大植真太郎 @ d-倉庫 「ダンスがみたい! 19 『白鳥の湖』」 2017

標記公演は、10組のダンサーがバレエ『白鳥の湖』をモチーフに創作する企画。昨年の「エリック・サティ」は曲が広範囲にわたり、一昨年の『春の祭典』は全曲を加工することなく使う、という難しさがあった。今回は『白鳥』の音楽、または物語をどのように取捨選択するか、演出のバラエティが予想される。10組のうち、上杉満代『白鳥湖〜わたしの遠景〜』(7月22日)、C/Ompany『inspiration/delusion of SWAN LAKE』(7月23日昼)、川村美紀子(7月28日)を見た。上杉のバレエへの郷愁を滲ませた舞踏作品、川村の緻密に構成された『白鳥』批評(ヨーデルと濁声を合わせた歌が素晴らしい)は正攻法で、それぞれ感情、脳と神経に訴えたが、C/Ompany主宰 大植真太郎の演出は破天荒で、体に来た。
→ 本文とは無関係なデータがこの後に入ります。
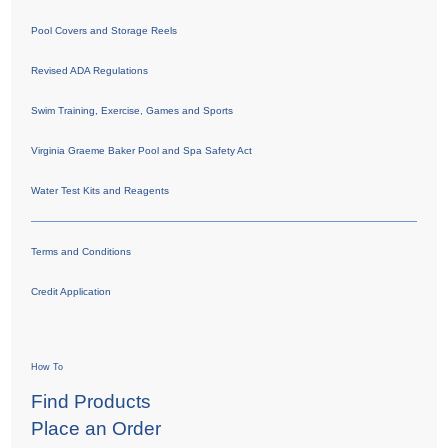
Pool Covers and Storage Reels
Revised ADA Regulations
Swim Training, Exercise, Games and Sports
Virginia Graeme Baker Pool and Spa Safety Act
Water Test Kits and Reagents
Terms and Conditions
Credit Application
How To
Find Products
Place an Order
出演は児玉北斗。使用テクストは異なるが、3月に行われた児玉の東京ワンダーサイト公演と似ている。在籍中のストックホルム芸術大学における修士論文のプリゼンテーションを公演化したもので、ほとんど講義のような、たまに水を器に入れたり、少し踊ってみたり、という作品だった。今回は『白鳥』への言及もあったが、最大の違いは、初夏の炎天下、午後3時半開演にもかかわらず、劇場のクーラーを切ったことである(しかも客電は40分ほど付いたままで、ライトが舞台と客席を直撃した)。児玉は軽妙なトーク術と、母性愛をくすぐる道化芸を持ち合わせている。当初は女性たちのクスクス笑いを勝ち取っていたが、室温が上がるにつれて互いに余裕がなくなり、児玉はやり切ること、観客は暑さを耐え忍ぶことに集中するようになる。レヴィ=ストロースラカンの言葉も朦朧として聞けず、寝る人、あらかじめ配られた水(常温)を飲む人、扇子であおぐ人、時計を見る人、が続出した。そう言えば、児玉は開演前の注意事項で「眠くなったら、寝てください、僕は少しやりにくくなりますけど」と語っていた。つまり予想された劇場空間だったのだ。
アフタートークにおいて、“音がうるさいのでクーラーを切り、舞台と同じ空間を体験して貰おうと客電を付けたままにした”のは、大植だと分かった。大植は修行僧のように自分を追い込み、時に袋小路に入ったりしながら、共演者も追い込んでいく振付家である。今回は観客も追い込まれたが、実は児玉を追い込む演出だったのではないか。小道具をかわしながらのソロは、児玉の地力を示すものだった。脱力した自然体の体、柔らかい股関節、軟体動物のようなクネクネ動きに、少年のような清潔さと知的ペーソスがあふれる。児玉の身体からしか生まれない固有のダンスだった。
当初は大植と児玉の二人が出演する予定だった。油と水、硬質と軟質、袋小路と明晰。対照的な二人が、どう絡みうるか見たかった。大植のお茶目な狂気が、児玉の涼しげな理論を破壊しただろうか。それとも大植の剛腕を、児玉がヒョイヒョイとかわしただろうか。『白鳥』で言えば、ロットバルトと王子、家庭教師と王子、王子と道化、王子とベンノ、などの組み合わせが考えられる。
帰る道すがら、体がオーバーホールされたような気分になった。サウナ効果か。面白い空間、体験だった。ただし、前列の人から「そんなに暑かったですか?」と訊かれたので、後列の観客特有の体験だったかもしれない。